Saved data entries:
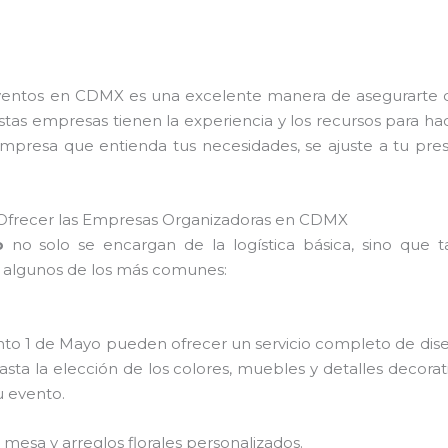
entos en CDMX es una excelente manera de asegurarte de 
tas empresas tienen la experiencia y los recursos para ha
mpresa que entienda tus necesidades, se ajuste a tu presu
n Ofrecer las Empresas Organizadoras en CDMX
o
no solo se encargan de la logística básica, sino que 
í algunos de los más comunes:
 1 de Mayo pueden ofrecer un servicio completo de diseñ
asta la elección de los colores, muebles y detalles decora
u evento.
 mesa y arreglos florales personalizados.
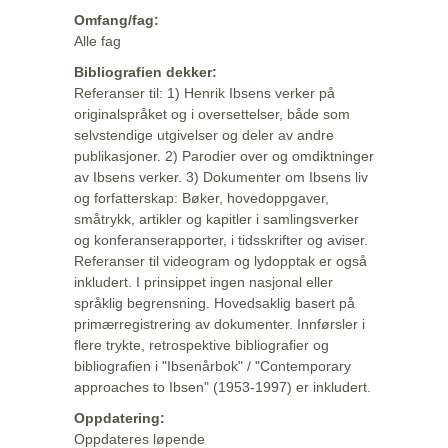
Omfang/fag:
Alle fag
Bibliografien dekker:
Referanser til: 1) Henrik Ibsens verker på
originalspråket og i oversettelser, både som
selvstendige utgivelser og deler av andre
publikasjoner. 2) Parodier over og omdiktninger
av Ibsens verker. 3) Dokumenter om Ibsens liv
og forfatterskap: Bøker, hovedoppgaver,
småtrykk, artikler og kapitler i samlingsverker
og konferanserapporter, i tidsskrifter og aviser.
Referanser til videogram og lydopptak er også
inkludert. I prinsippet ingen nasjonal eller
språklig begrensning. Hovedsaklig basert på
primærregistrering av dokumenter. Innførsler i
flere trykte, retrospektive bibliografier og
bibliografien i "Ibsenårbok" / "Contemporary
approaches to Ibsen" (1953-1997) er inkludert.
Oppdatering:
Oppdateres løpende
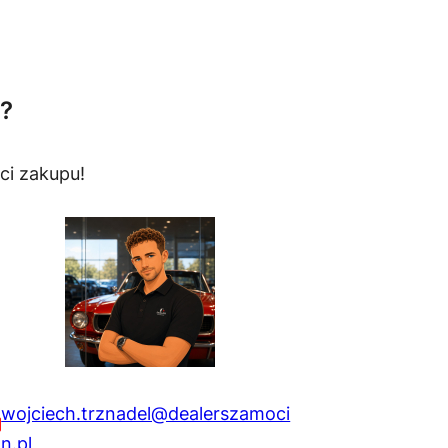
?
ci zakupu!
wojciech.trznadel@dealerszamoci
n.pl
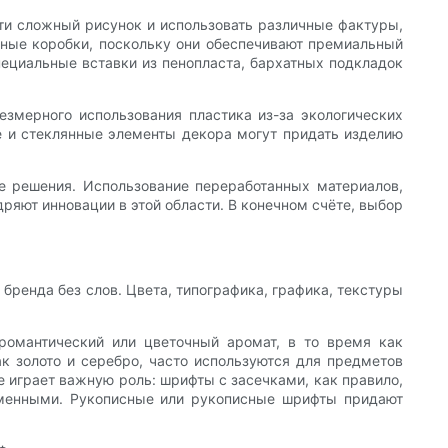
сти сложный рисунок и использовать различные фактуры,
нные коробки, поскольку они обеспечивают премиальный
ециальные вставки из пенопласта, бархатных подкладок
езмерного использования пластика из-за экологических
е и стеклянные элементы декора могут придать изделию
е решения. Использование переработанных материалов,
ряют инновации в этой области. В конечном счёте, выбор
ренда без слов. Цвета, типографика, графика, текстуры
романтический или цветочный аромат, в то время как
ак золото и серебро, часто используются для предметов
 играет важную роль: шрифты с засечками, как правило,
еменными. Рукописные или рукописные шрифты придают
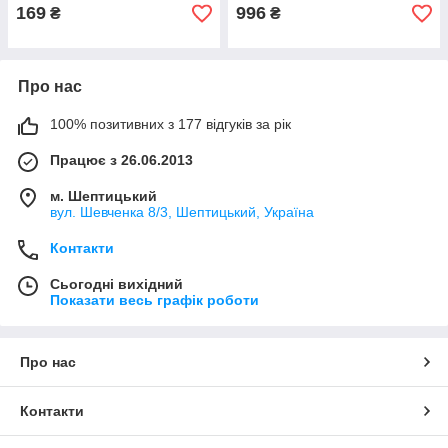
169
996
₴
₴
Про нас
100% позитивних з 177 відгуків за рік
Працює з 26.06.2013
м. Шептицький
вул. Шевченка 8/3, Шептицький, Україна
Контакти
Сьогодні вихідний
Показати весь графік роботи
Про нас
Контакти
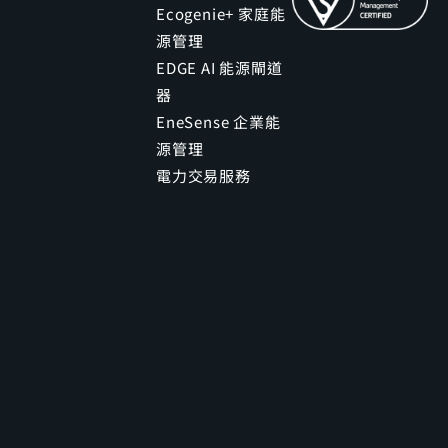
Ecogenie+ 家庭能
源管理
EDGE AI 能源閘道
器
EneSense 企業能
源管理
電力交易服務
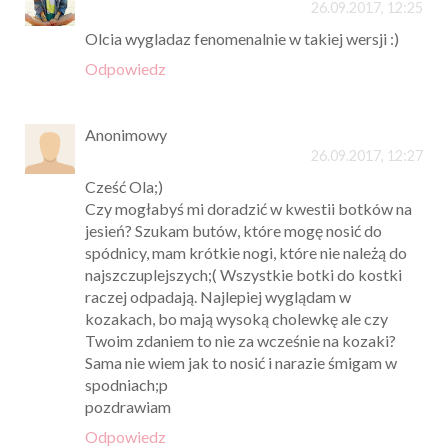
26.09.2017, 12:25
Olcia wygladaz fenomenalnie w takiej wersji :)
Odpowiedz
Anonimowy
26.09.2017, 12:27
Cześć Ola;)
Czy mogłabyś mi doradzić w kwestii botków na
jesień? Szukam butów, które mogę nosić do
spódnicy, mam krótkie nogi, które nie należą do
najszczuplejszych;( Wszystkie botki do kostki
raczej odpadają. Najlepiej wyglądam w
kozakach, bo mają wysoką cholewkę ale czy
Twoim zdaniem to nie za wcześnie na kozaki?
Sama nie wiem jak to nosić i narazie śmigam w
spodniach;p
pozdrawiam
Odpowiedz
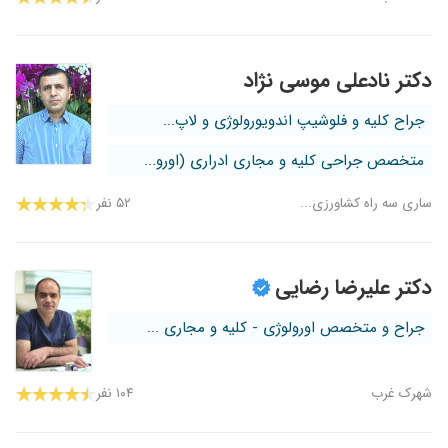
دکتر نادعلی موسی نژاد
جراح کلیه و فلوشیپ اندویورولوژی و لاپ...
متخصص جراحی کلیه و مجاری ادراری (اورو...
ساری سه راه کشاورزی...
۵۲ نفر
دکتر علیرضا رضایی
جراح و متخصص اورولوژی - کلیه و مجاری ...
شهرک غرب
۱۰۴ نفر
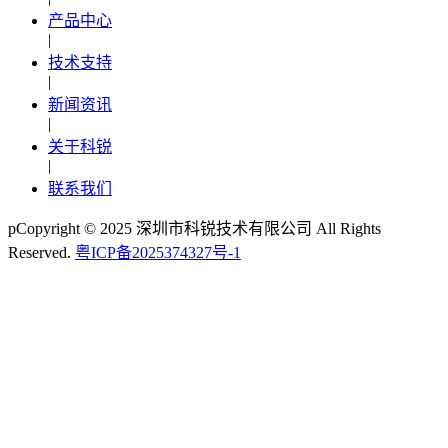
产品中心
|
技术支持
|
新闻资讯
|
关于科锐
|
联系我们
pCopyright © 2025 深圳市科锐技术有限公司 All Rights
Reserved.
粤ICP备2025374327号-1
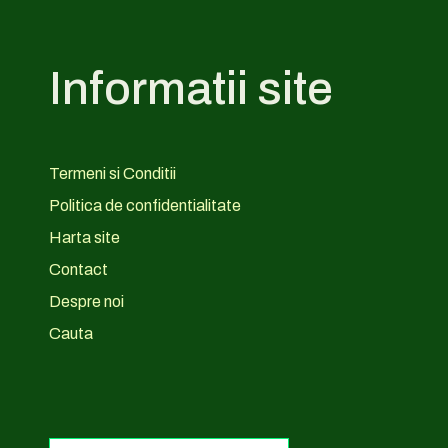
Informatii site
Termeni si Conditii
Politica de confidentialitate
Harta site
Contact
Despre noi
Cauta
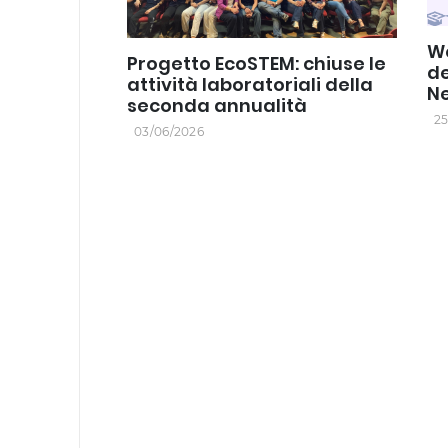
Wo
Progetto EcoSTEM: chiuse le
de
attività laboratoriali della
N
seconda annualità
25
03/06/2026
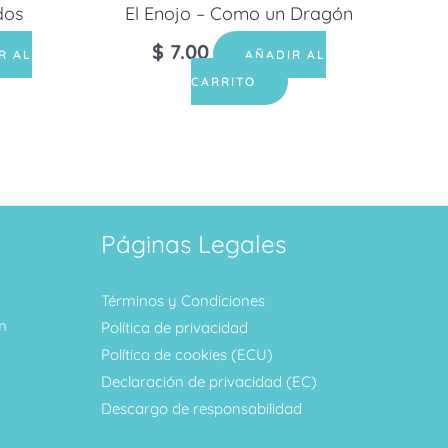
dos
El Enojo – Como un Dragón
$
7.00
R AL
AÑADIR AL
CARRITO
Páginas Legales
Términos y Condiciones
m
Política de privacidad
Política de cookies (ECU)
Declaración de privacidad (EC)
Descargo de responsabilidad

▸ What is needed: From the records above, copy each line that contains the word "Ibsens".

▸ Response for this exercise:
Referanser til: 1) Henrik Ibsens verker på
av Ibsens verker. 3) Dokumenter om Ibsens liv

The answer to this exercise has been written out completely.